My starting counts were really good, so I've been hoping that gave me some "wiggle room."  I do have Claritin (take it all the time for allergies), but from what people say about the bone pain, I'd rather not have to deal with that if possible.

But... We'll do what we must to get through this, right?

Clair, yes! Especially for us triple negative people. Exercise and a low fat, low sugar diet, are the two best things to fight recurrance! 

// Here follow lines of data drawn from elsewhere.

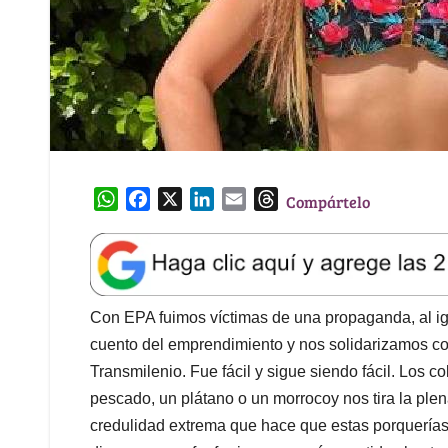
W
F
X
L
E
T
Compártelo
h
a
i
m
h
a
c
n
a
r
t
e
k
i
e
s
b
e
l
a
A
o
d
d
Con EPA fuimos víctimas de una propaganda, al ig
p
o
I
s
cuento del emprendimiento y nos solidarizamos con
p
k
n
Transmilenio. Fue fácil y sigue siendo fácil. Los 
pescado, un plátano o un morrocoy nos tira la plen
credulidad extrema que hace que estas porquerías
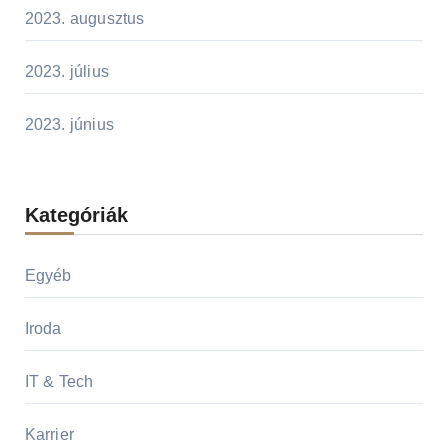
2023. augusztus
2023. július
2023. június
Kategóriák
Egyéb
Iroda
IT & Tech
Karrier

Hopeful, I hope you can get rid of them. I think I got mine under control (crossing fingers)

Good luck to those starting today, those who had their yesterday, hope you are doing well!

Have a good weekend everyone!  

Sandik- thanks. I got the magic mouthwash. Wow it does wonders. Can't feel a thing.

Indigo- I agree. Would rather not have the bone pain. My MO said so long as I didnt fall sick and counts were good for next chemo they would avoid it.

Have a great weekend.

I guess this is the place for me to be. Got the news about chemo just a few days ago.  I somehow convinced myself I didnt need it - dont know why. Anyway will be doing 4 rounds of T/C every 3 weeks. Had oncotype score of 24.  

Had single mx on 4/12 w immediate recon.  I feel pretty good from that. I have had the same shoulder length hair forever - maybe this will get me to do some shorter style in my hair at least! Cancer has just not done much for my diet! I just eat and eat  - just terrible.

Nice to meet everyone here. 

 Carol 

Welcome Carol50 - you sound just like me!!  Denial land was nice tho!  I just found out I'm TC x 6 every 3 starting Monday so I'll let you know how it goes.  Has anyone heard of a anti nasuea med by the name of palonosetron?  Apparently it's given during treatment and I'm guessing its pricey since they had to do a pre auth thru my insurance company.